I objected to this, that though the government in a republic is of less consequence than the government in a monarchy, individuals are of much more consequence; that men are more truly men, have wider views and a more active intelligence, where they do almost everything for themselves, than where, as in monarchies, almost everything is done for them, etc. He listened with great readiness to all I had to say,—for he is eminently elegant and winning in his ways,—and then replied:—

‘You refer, I see, to your country, as I do to mine. I am aware your country never could have made so much progress in so short a time under any other than a democratic system; for democracy, while it separates men, creates rivalships of all kinds, and carries them forward very fast by competition among themselves. Take a thousand individuals in America, and a thousand in France or our old Austria,—notre vieille Autriche, as he constantly called it,—and there will be many more marked and characteristic individualities among the Americans than among the Frenchmen or the Austrians; they will be more curious, too, more distinct, more interesting—even, perhaps, more efficient—as individuals; but they will not constitute so efficient a mass, nor one so likely to make permanent progress.
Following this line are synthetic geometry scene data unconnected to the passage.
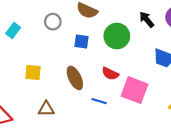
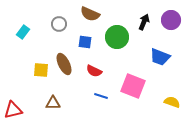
black arrow: (147, 19) -> (144, 22), turned 63
red semicircle: (110, 74) -> (94, 71), moved
brown ellipse: (75, 78) -> (64, 64), moved

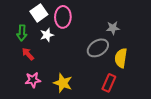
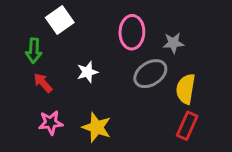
pink ellipse: (63, 17) -> (132, 32), moved
white star: (47, 35) -> (87, 72), moved
red rectangle: (109, 83) -> (187, 126), moved

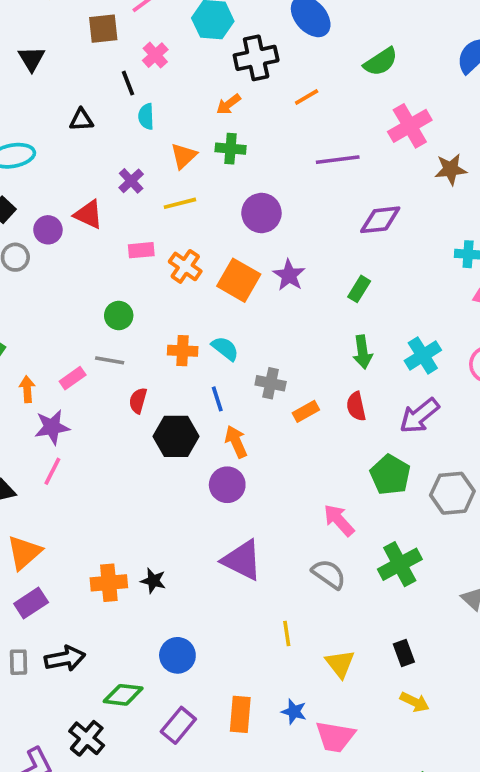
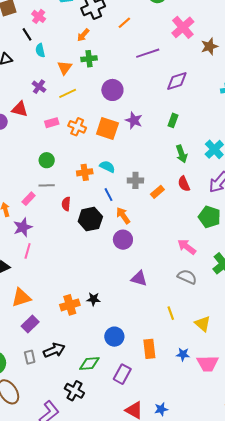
orange triangle: (24, 552) -> (21, 298), turned 35
purple triangle: (242, 560) -> (139, 278), size x0.7
orange rectangle: (240, 714) -> (149, 349), moved

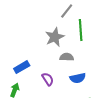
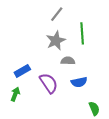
gray line: (67, 11) -> (57, 14), moved
purple semicircle: (48, 79) -> (49, 83), size x1.5

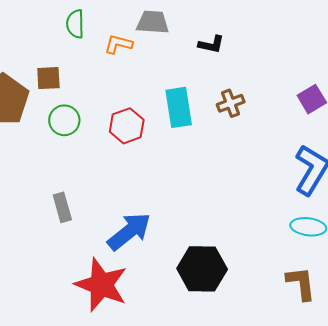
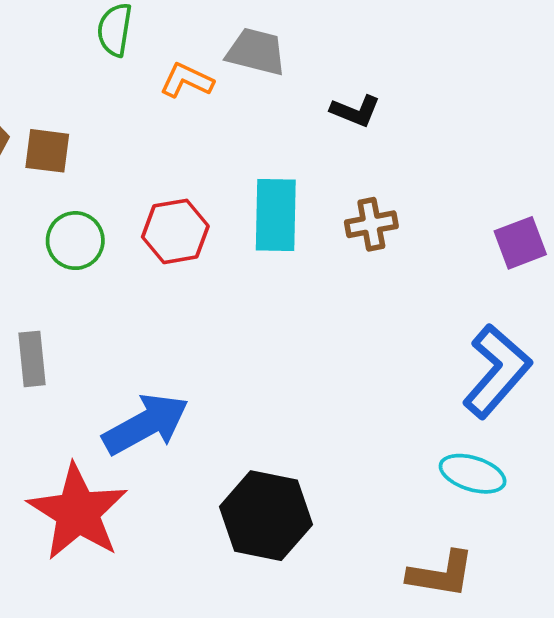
brown square: (48, 78) -> (47, 151), moved
green circle: (64, 120) -> (75, 241), moved
brown L-shape: (301, 283) -> (441, 574), turned 96

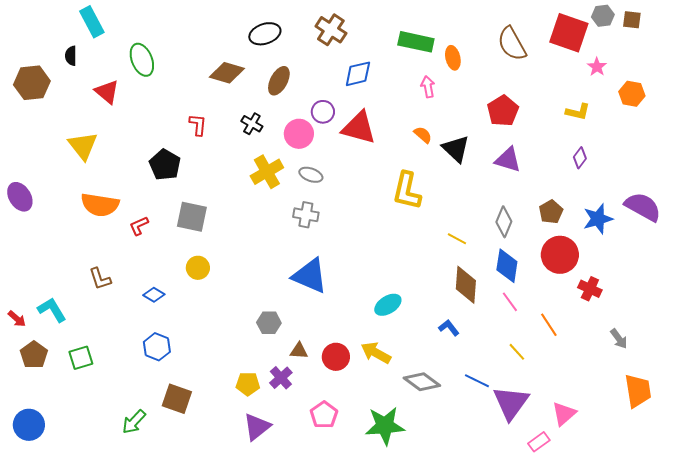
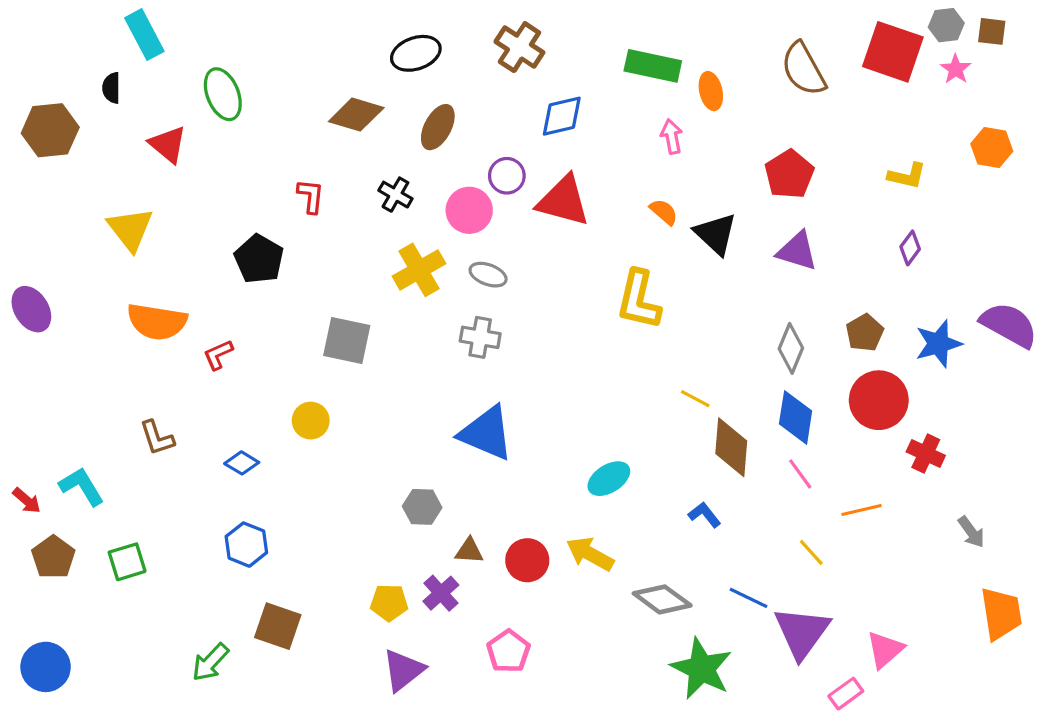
pink star: (597, 67) -> (956, 69), moved
gray square: (192, 217) -> (347, 341), moved
yellow line: (457, 239) -> (695, 399), moved
orange line: (549, 325) -> (861, 510), turned -70
green star: (385, 426) -> (701, 668), moved, turned 30

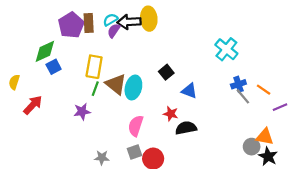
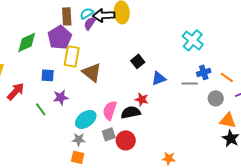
purple pentagon: (71, 25) -> (60, 37), moved
blue square: (54, 67) -> (48, 75), moved, turned 32
cyan ellipse: (133, 88) -> (86, 119), moved, turned 40
green line: (95, 89) -> (41, 109), moved, turned -56
blue triangle: (189, 91) -> (159, 78), turned -42
gray line: (243, 96) -> (190, 83), moved, turned -49
black semicircle: (186, 128) -> (131, 112), moved
gray circle: (252, 147) -> (216, 98), moved

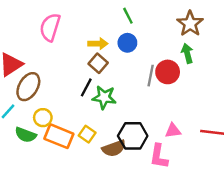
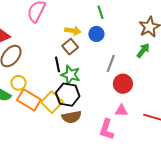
green arrow: (187, 53) -> (143, 50), turned 42
red circle: (168, 72) -> (123, 84), moved
black line: (86, 87) -> (57, 64), turned -49
yellow square: (87, 134) -> (52, 102), size x1.5
black hexagon: (133, 136) -> (68, 95), moved

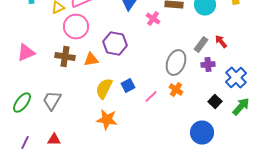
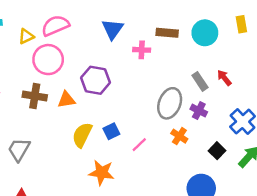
pink cross: (153, 18) -> (142, 50), turned -32
gray rectangle: (201, 44) -> (200, 81), turned -70
purple cross: (208, 64) -> (199, 111), moved, turned 32
orange cross: (176, 90) -> (179, 136), moved
orange star: (107, 120) -> (102, 173), moved

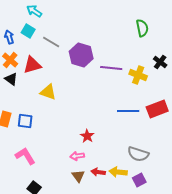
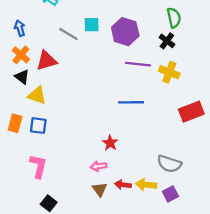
cyan square: (28, 31) -> (92, 25), moved, turned -32
purple hexagon: (81, 55) -> (125, 32), moved
black cross: (160, 62) -> (167, 41), moved
yellow triangle: (48, 92) -> (37, 95), moved
blue line: (128, 111) -> (131, 102), moved
pink L-shape: (25, 156) -> (38, 166), turned 45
Besides, democracy is natural to you; you have always been democrats, and democracy is, therefore, a reality—une veritye—in America. In Europe it is a falsehood, and I hate all falsehood,—En Europe c'est un mensonge. I have always, however, been of the opinion expressed by Tocqueville, that democracy, so far from being the oldest and simplest form of government, as has been so often said, is the latest invented form of all, and the most complicated. With you in America it seems to be un tour de force perpetuel. You are, therefore, often in dangerous positions, and your system is one that wears out fast,— qui s'use vite.’

I said, ‘A young constitution easily throws off diseases that would destroy life in an old one,’ etc.

‘True, true,’ he replied; ‘you will go on much further in democracy; you will become much more democratic. I do not know where it will end, nor how it will end; but it cannot end in a quiet, ripe old age.’